A Guide for Motorola HCS12 Expanded Mode Bus-Design
The Motorola HCS12 family of micro-controllers was designed primarily for operation in Single-Chip mode. In Single-Chip mode all the peripherals are found either internally in the HCS12 silicon, or can be connected to the HCS12 through one of its serial interfaces like the SPI, SCI or IIC. In practice over 95% of HCS12 based designs use Single-Chip mode.

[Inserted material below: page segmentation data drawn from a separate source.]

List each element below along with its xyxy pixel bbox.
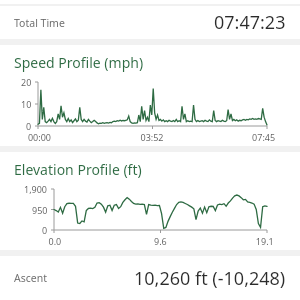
button[interactable]: Ascent [0,256,300,300]
staticText: Ascent [14,271,47,285]
staticText: 10,260 ft (-10,248) [134,266,286,291]
staticText: Elevation Profile (ft) [14,160,142,179]
staticText: Total Time [14,16,65,30]
button[interactable]: Elevation Profile (ft) [0,152,300,250]
button[interactable]: Total Time [0,6,300,39]
staticText: Speed Profile (mph) [14,53,144,72]
button[interactable]: Speed Profile (mph) [0,45,300,146]
staticText: 07:47:23 [214,10,286,35]
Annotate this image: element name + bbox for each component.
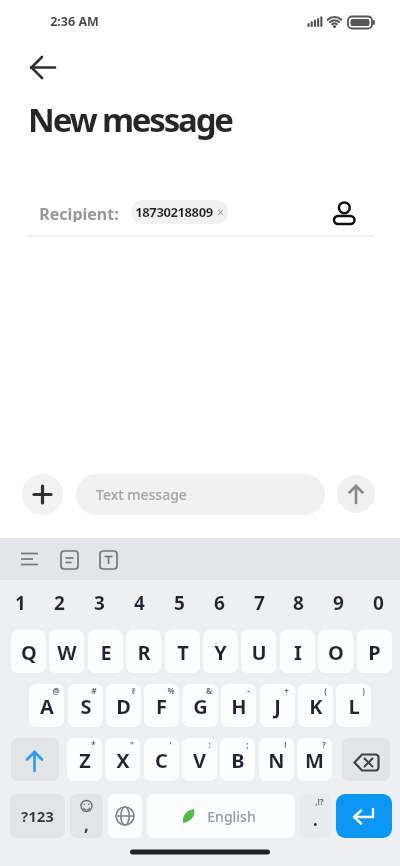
staticText: ,	[84, 813, 89, 836]
staticText: F	[156, 693, 167, 720]
staticText: @	[52, 685, 60, 696]
staticText: 4	[134, 590, 145, 614]
staticText: K	[309, 693, 323, 720]
staticText: Text message	[96, 485, 187, 504]
staticText: "	[130, 739, 134, 750]
staticText: U	[251, 639, 267, 666]
staticText: T	[177, 639, 189, 666]
staticText: )	[362, 685, 365, 696]
staticText: P	[368, 639, 381, 666]
staticText: 5	[174, 590, 185, 614]
staticText: 0	[373, 590, 384, 614]
staticText: N	[268, 747, 285, 774]
staticText: V	[193, 747, 206, 774]
staticText: ,!?	[315, 796, 324, 807]
staticText: A	[40, 693, 54, 720]
staticText: O	[328, 639, 344, 666]
staticText: '	[169, 739, 172, 750]
staticText: 3	[94, 590, 105, 614]
staticText: %	[167, 685, 175, 696]
staticText: !	[284, 739, 287, 750]
staticText: 6	[214, 590, 225, 614]
staticText: Recipient:	[39, 203, 119, 222]
staticText: Z	[79, 747, 91, 774]
staticText: ;	[246, 739, 249, 750]
staticText: 2:36 AM	[50, 13, 99, 30]
staticText: 9	[333, 590, 344, 614]
staticText: #	[91, 685, 97, 696]
staticText: ₹	[131, 685, 136, 696]
staticText: L	[348, 693, 360, 720]
staticText: New message	[28, 97, 232, 142]
staticText: 8	[293, 590, 304, 614]
staticText: ?123	[21, 806, 54, 826]
staticText: 7	[254, 590, 265, 614]
staticText: Y	[214, 639, 227, 666]
staticText: ?	[322, 739, 326, 750]
staticText: :	[208, 739, 211, 750]
staticText: Q	[21, 639, 37, 666]
staticText: +	[284, 685, 289, 696]
staticText: S	[80, 693, 92, 720]
staticText: B	[231, 747, 245, 774]
staticText: E	[100, 639, 112, 666]
staticText: H	[231, 693, 247, 720]
staticText: 1	[15, 590, 26, 614]
staticText: J	[274, 693, 281, 720]
staticText: D	[116, 693, 131, 720]
staticText: X	[116, 747, 130, 774]
staticText: I	[294, 639, 302, 666]
staticText: (	[324, 685, 327, 696]
staticText: R	[137, 639, 151, 666]
staticText: G	[193, 693, 208, 720]
staticText: *	[91, 739, 96, 750]
staticText: -	[247, 685, 250, 696]
staticText: 18730218809	[135, 203, 213, 221]
staticText: C	[155, 747, 168, 774]
staticText: M	[305, 747, 324, 774]
staticText: ×	[217, 204, 224, 220]
staticText: .	[313, 808, 318, 831]
staticText: &	[206, 685, 212, 696]
staticText: W	[57, 639, 77, 666]
staticText: English	[207, 807, 256, 826]
staticText: 2	[54, 590, 65, 614]
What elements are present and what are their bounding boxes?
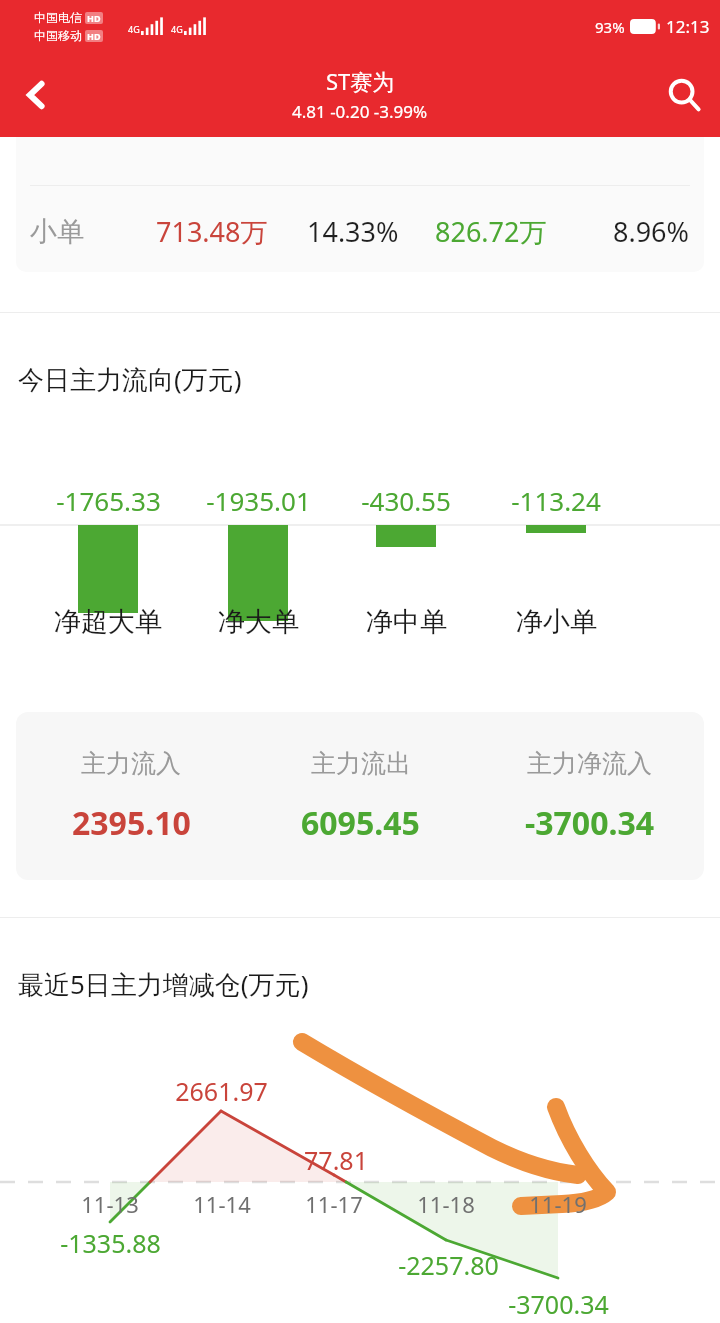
staticText: -1765.33 xyxy=(56,483,161,518)
staticText: 最近5日主力增减仓(万元) xyxy=(18,966,309,1002)
staticText: -113.24 xyxy=(511,483,601,518)
staticText: 11-18 xyxy=(417,1189,475,1219)
staticText: 净超大单 xyxy=(54,605,162,639)
staticText: 2661.97 xyxy=(175,1074,268,1108)
staticText: -3700.34 xyxy=(525,801,655,845)
staticText: -1335.88 xyxy=(60,1226,161,1260)
staticText: ST赛为 xyxy=(326,66,395,96)
staticText: 4.81 -0.20 -3.99% xyxy=(292,100,428,123)
staticText: 中国电信 xyxy=(34,10,82,25)
staticText: 11-17 xyxy=(305,1189,363,1219)
staticText: 今日主力流向(万元) xyxy=(18,361,242,397)
button[interactable]: Search xyxy=(648,59,720,131)
staticText: -3700.34 xyxy=(508,1287,609,1321)
staticText: HD xyxy=(87,30,101,42)
staticText: 11-13 xyxy=(81,1189,139,1219)
staticText: 净大单 xyxy=(218,605,299,639)
staticText: 净小单 xyxy=(516,605,597,639)
staticText: -1935.01 xyxy=(206,483,311,518)
staticText: 11-14 xyxy=(193,1189,251,1219)
staticText: 主力流入 xyxy=(81,748,181,779)
staticText: 主力净流入 xyxy=(527,748,652,779)
staticText: 净中单 xyxy=(366,605,447,639)
staticText: 2395.10 xyxy=(72,801,191,845)
staticText: 713.48万 xyxy=(156,213,268,250)
button[interactable]: Back xyxy=(0,59,72,131)
staticText: 4G xyxy=(171,23,183,35)
staticText: 8.96% xyxy=(613,213,690,250)
staticText: -430.55 xyxy=(361,483,451,518)
staticText: 14.33% xyxy=(307,213,399,250)
staticText: 小单 xyxy=(30,215,84,249)
button[interactable]: 主力流入 xyxy=(16,712,704,880)
staticText: 12:13 xyxy=(666,15,710,38)
staticText: HD xyxy=(87,12,101,24)
staticText: 826.72万 xyxy=(435,213,547,250)
staticText: 中国移动 xyxy=(34,28,82,43)
staticText: 6095.45 xyxy=(301,801,420,845)
staticText: 11-19 xyxy=(529,1189,587,1219)
staticText: 93% xyxy=(595,17,625,37)
staticText: 主力流出 xyxy=(311,748,411,779)
staticText: 77.81 xyxy=(304,1143,368,1177)
staticText: -2257.80 xyxy=(398,1248,499,1282)
staticText: 4G xyxy=(128,23,140,35)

Despite the above, an increasing number of HCS12 applications need to access an external memory from the HCS12 CPU, by using the HCS12 in Expanded mode. Since Motorola did not target the HCS12 family for extensive use in expanded modes, operation in this mode is not very easy to meet. In fact, the expanded bus of the HCS12 poses some significant obstacles from the hardware-design perspective. These obstacles need to be resolved in the board design stage (rather than in the board debugging stage) in order to allow proper operation of the HCS12 micro-controller with the expanded mode external components.
Chapter 1 of this guide explains the difficulties of designing reliable HCS12 expanded mode applications, and suggests how to resolve these difficulties. This chapter is general and can benefit all HCS12 Expanded Mode designers, including ones that don’t use the Nohau HCS12 emulator or BDM.
Chapter 2 explains how to connect an expanded-mode target to a Nohau HCS12 full- Emulator for debugging. Some aspects need to be considered to allow such connection, and are discussed in details in this chapter.